When we use our time to acquire things, we are negotiating about how much time we need/have to give to match the perceived value of an object.  A watch can be worth 200 of your hours.  A meal can be worth 10 of your hours.  And those are some pretty pricey items, but there are people out there for whom there is no longer a value on time.  They are free from this bond.  Their time has been deemed more valuable than yours. Big ticket items cost minutes of work for them in comparison.  When did we decide that it was ok for our times to have such drastically different values?
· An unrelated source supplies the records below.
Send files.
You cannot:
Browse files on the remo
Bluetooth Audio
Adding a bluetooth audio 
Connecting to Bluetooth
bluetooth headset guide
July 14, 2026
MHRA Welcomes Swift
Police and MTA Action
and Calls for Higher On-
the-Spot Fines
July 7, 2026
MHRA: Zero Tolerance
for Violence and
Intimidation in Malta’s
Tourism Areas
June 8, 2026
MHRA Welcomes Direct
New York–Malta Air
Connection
As a result of this magnitude of economic disparity, campaign contributions in the U.S. election only had value if they came from SuperPACs.  Bernie Sanders’ campaign proved this disparity, having received a record number of individual contributions, and still never enough to match Clinton’s Superdelegate count (*superdelegate: an unelected delegate who is free to support any candidate for the presidential nomination at the party’s national convention.  They have no ties to voter preference, so are essentially for-purchase votes.)  Individual campaign contributions should be capped at $100 and SuperPACs (corporations) should not be allowed unlimited funding.

Public funding must be allocated to the election process to allow for a neutral public forum for debates.  Public airwaves should be available to any qualified candidate, meaning anyone who has a viable platform to run for office.
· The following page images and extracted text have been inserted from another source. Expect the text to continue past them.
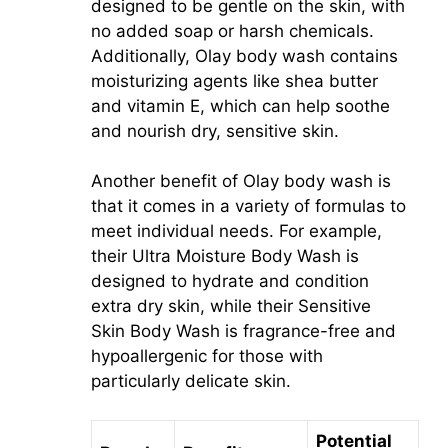
designed to be gentle on the skin, with
no added soap or harsh chemicals.
Additionally, Olay body wash contains
moisturizing agents like shea butter
and vitamin E, which can help soothe
and nourish dry, sensitive skin.
Another benefit of Olay body wash is
that it comes in a variety of formulas to
meet individual needs. For example,
their Ultra Moisture Body Wash is
designed to hydrate and condition
extra dry skin, while their Sensitive
Skin Body Wash is fragrance-free and
hypoallergenic for those with
particularly delicate skin.
Potential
We must withdraw the notion of corporate welfare.  No corporation should be so big that its failure will collapse the economy.  We must break up the concentrations of corporate power.  We must take away corporate rights and privileges that are equivalent to humans.  Every person deserves the right to a means of livelihood, but corporations do not deserve this same right.  Based on the way that corporations operate today, human labour is disposable and this mentality must not be condoned.  Workers must have control over their pension funds and must have ownership stakes in what they produce for the reason that this creates a direct relationship between hard work and success; in other words, accountability.

But we must stop lying to ourselves and to others and we must actually do the work that needs doing.
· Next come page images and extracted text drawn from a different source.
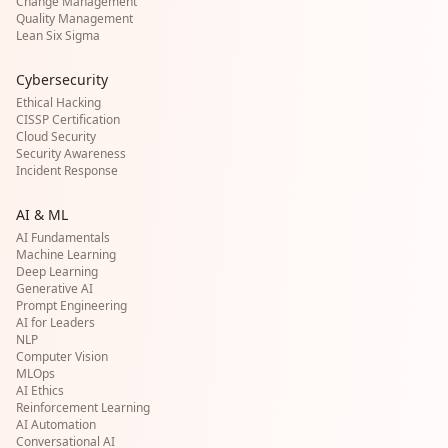
Change Management
Quality Management
Lean Six Sigma
Cybersecurity
Ethical Hacking
CISSP Certification
Cloud Security
Security Awareness
Incident Response
AI & ML
AI Fundamentals
Machine Learning
Deep Learning
Generative AI
Prompt Engineering
AI for Leaders
NLP
Computer Vision
MLOps
AI Ethics
Reinforcement Learning
AI Automation
Conversational AI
It is time to voluntarily simplify our lives.  Conspicuous consumption must go.  Buy only what we need, seek things that have good value, and prefer local and independently-made items (no big conglomerates).  When we do this, we will be able to work less hours to meet our financial goals.  This will create more time to spend gardening, with family, or doing community service.  Giving our energy back into the earth, our loved ones, and life itself is our best way to remove the value placed in time and put that value back into existence, through the shared gratitude of the experience itself.

The funny thing is that I still believe in my motto of fake it till you make it.  I believe that if I put a smile on my face and love who I am and what I am seeing in the world, that this little lie will make myself and thus the world a little bit better.  And I still believe that I am not an asshole for doing this.  So which me is correct? 

I can only assume that it’s both. 

Know thyself.  See the pain inside.  Hide it if you must, but see it, and consciously put it aside.  Let it back in when it knocks on your door of consciousness.  Deal with it when you are ready.  But deal with it, because it will not go away on its own.  Lie if you need to, but never forget that you are a liar.